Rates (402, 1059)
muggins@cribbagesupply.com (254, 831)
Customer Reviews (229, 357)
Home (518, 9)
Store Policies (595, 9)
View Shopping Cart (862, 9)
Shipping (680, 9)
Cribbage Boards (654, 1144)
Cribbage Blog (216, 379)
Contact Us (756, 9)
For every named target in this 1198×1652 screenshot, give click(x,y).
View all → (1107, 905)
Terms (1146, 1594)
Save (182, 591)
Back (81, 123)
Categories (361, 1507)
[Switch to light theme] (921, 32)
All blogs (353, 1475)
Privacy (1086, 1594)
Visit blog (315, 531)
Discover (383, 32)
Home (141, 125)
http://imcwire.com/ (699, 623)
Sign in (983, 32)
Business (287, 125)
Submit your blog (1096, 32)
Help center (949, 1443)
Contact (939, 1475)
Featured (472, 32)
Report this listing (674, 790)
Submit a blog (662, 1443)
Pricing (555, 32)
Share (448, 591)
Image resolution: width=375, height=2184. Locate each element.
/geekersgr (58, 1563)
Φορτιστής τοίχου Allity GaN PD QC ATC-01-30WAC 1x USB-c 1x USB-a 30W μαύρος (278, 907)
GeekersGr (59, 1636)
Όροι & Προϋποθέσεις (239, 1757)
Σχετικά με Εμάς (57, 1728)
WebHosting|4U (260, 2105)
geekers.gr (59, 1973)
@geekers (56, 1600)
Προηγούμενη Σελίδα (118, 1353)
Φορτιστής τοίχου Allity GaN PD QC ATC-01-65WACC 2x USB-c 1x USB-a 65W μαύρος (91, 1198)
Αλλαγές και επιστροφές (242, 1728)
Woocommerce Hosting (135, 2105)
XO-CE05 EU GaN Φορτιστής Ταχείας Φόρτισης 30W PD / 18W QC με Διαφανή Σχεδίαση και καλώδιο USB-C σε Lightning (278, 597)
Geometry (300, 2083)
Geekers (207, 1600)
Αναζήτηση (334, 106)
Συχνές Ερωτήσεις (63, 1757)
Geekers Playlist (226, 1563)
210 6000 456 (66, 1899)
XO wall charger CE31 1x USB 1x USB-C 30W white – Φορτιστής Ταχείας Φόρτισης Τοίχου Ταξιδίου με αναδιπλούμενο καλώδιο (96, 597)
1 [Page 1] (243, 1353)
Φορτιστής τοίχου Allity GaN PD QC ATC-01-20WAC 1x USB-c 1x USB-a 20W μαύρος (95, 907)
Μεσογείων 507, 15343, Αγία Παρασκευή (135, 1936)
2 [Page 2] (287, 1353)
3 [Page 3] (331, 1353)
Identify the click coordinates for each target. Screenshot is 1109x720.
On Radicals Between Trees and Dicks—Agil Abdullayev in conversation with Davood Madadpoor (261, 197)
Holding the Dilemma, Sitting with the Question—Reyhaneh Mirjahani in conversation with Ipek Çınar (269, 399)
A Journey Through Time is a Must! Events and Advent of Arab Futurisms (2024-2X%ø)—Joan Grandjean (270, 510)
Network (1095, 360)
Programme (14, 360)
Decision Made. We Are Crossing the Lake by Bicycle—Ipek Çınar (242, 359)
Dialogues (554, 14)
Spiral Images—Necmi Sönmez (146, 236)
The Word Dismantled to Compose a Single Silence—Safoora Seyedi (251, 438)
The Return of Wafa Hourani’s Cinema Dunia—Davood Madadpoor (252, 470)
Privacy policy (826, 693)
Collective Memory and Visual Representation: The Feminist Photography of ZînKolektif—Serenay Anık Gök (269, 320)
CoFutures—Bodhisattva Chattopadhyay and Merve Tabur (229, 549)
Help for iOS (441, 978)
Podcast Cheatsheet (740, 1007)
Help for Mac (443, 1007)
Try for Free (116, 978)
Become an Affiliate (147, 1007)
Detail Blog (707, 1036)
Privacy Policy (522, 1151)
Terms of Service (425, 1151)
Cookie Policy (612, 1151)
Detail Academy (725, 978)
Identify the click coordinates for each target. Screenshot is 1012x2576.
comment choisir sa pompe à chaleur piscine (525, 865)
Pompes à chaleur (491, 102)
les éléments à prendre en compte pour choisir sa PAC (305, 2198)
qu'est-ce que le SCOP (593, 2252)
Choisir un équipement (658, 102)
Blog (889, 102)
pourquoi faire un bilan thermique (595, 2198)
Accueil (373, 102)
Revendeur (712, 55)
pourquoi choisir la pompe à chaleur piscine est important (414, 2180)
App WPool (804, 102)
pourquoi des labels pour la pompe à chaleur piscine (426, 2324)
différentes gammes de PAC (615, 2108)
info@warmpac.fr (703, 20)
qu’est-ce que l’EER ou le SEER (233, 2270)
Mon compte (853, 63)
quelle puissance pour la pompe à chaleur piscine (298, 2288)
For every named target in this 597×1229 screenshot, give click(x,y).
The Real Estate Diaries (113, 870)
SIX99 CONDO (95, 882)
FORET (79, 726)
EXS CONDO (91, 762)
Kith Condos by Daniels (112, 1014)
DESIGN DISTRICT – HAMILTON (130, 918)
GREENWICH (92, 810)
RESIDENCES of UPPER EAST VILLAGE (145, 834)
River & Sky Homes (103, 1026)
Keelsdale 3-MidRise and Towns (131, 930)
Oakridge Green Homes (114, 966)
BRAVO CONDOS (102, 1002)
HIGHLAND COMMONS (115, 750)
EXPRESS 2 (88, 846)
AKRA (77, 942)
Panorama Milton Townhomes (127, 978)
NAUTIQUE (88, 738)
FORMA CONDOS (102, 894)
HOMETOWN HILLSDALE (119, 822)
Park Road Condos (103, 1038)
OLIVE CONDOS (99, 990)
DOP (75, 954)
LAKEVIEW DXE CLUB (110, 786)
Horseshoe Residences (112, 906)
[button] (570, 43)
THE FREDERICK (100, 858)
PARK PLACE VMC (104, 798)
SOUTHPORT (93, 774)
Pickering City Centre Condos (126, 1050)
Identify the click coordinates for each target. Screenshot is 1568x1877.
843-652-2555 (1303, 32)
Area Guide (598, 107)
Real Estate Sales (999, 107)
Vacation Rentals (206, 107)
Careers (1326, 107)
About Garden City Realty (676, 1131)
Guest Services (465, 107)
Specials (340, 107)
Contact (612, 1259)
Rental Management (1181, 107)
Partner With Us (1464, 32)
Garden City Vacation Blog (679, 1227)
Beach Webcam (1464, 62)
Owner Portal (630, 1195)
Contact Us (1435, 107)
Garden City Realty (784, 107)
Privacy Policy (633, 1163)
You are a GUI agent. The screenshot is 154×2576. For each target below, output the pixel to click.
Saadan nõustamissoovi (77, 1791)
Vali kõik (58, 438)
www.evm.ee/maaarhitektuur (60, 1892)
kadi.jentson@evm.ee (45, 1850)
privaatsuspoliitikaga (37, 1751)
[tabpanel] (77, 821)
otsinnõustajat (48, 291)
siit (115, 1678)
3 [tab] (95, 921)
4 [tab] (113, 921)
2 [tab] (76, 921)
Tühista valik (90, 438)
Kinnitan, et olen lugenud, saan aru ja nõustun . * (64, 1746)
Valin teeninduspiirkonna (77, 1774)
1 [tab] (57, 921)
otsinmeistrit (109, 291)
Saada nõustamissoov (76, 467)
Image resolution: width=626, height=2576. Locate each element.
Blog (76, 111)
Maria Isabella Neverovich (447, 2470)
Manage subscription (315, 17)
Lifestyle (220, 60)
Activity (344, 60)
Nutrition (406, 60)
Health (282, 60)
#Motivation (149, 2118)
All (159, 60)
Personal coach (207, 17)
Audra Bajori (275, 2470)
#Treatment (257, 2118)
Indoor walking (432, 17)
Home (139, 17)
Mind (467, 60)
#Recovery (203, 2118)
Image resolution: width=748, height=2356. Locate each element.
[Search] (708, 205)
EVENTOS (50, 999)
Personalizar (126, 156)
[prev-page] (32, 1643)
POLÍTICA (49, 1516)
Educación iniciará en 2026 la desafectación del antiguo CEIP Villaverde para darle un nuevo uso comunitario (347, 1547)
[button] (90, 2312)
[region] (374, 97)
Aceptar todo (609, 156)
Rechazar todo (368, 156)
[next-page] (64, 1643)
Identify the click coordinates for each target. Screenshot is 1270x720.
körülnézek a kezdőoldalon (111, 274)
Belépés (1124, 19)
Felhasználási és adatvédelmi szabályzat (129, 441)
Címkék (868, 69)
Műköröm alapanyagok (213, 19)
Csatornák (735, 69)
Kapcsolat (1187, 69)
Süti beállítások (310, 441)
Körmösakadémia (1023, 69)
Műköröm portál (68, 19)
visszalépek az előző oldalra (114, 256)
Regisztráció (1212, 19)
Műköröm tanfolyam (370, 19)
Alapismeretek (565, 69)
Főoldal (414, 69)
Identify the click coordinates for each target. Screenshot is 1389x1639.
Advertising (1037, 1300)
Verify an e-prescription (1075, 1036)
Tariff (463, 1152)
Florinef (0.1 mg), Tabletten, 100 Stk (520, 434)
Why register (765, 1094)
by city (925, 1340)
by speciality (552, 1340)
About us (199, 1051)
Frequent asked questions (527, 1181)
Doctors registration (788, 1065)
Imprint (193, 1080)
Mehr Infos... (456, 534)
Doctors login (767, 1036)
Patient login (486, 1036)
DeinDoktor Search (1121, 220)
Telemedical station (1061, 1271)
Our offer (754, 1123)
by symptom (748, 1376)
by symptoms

■ ACTION ITEM ■
Only one stretch of the records above is wanted: the lines between the one holding "Saada nõustamissoov (76, 467)" and the one holding "Florinef (0.1 mg), Tabletten, 100", inclusive, reproduced exactly.

■ EXERCISE RESPONSE ■
Saada nõustamissoov (76, 467)
Image resolution: width=626, height=2576. Locate each element.
Blog (76, 111)
Maria Isabella Neverovich (447, 2470)
Manage subscription (315, 17)
Lifestyle (220, 60)
Activity (344, 60)
Nutrition (406, 60)
Health (282, 60)
#Motivation (149, 2118)
All (159, 60)
Personal coach (207, 17)
Audra Bajori (275, 2470)
#Treatment (257, 2118)
Indoor walking (432, 17)
Home (139, 17)
Mind (467, 60)
#Recovery (203, 2118)
Image resolution: width=748, height=2356. Locate each element.
[Search] (708, 205)
EVENTOS (50, 999)
Personalizar (126, 156)
[prev-page] (32, 1643)
POLÍTICA (49, 1516)
Educación iniciará en 2026 la desafectación del antiguo CEIP Villaverde para darle un nuevo uso comunitario (347, 1547)
[button] (90, 2312)
[region] (374, 97)
Aceptar todo (609, 156)
Rechazar todo (368, 156)
[next-page] (64, 1643)
Identify the click coordinates for each target. Screenshot is 1270x720.
körülnézek a kezdőoldalon (111, 274)
Belépés (1124, 19)
Felhasználási és adatvédelmi szabályzat (129, 441)
Címkék (868, 69)
Műköröm alapanyagok (213, 19)
Csatornák (735, 69)
Kapcsolat (1187, 69)
Süti beállítások (310, 441)
Körmösakadémia (1023, 69)
Műköröm portál (68, 19)
visszalépek az előző oldalra (114, 256)
Regisztráció (1212, 19)
Műköröm tanfolyam (370, 19)
Alapismeretek (565, 69)
Főoldal (414, 69)
Identify the click coordinates for each target. Screenshot is 1389x1639.
Advertising (1037, 1300)
Verify an e-prescription (1075, 1036)
Tariff (463, 1152)
Florinef (0.1 mg), Tabletten, 100 Stk (520, 434)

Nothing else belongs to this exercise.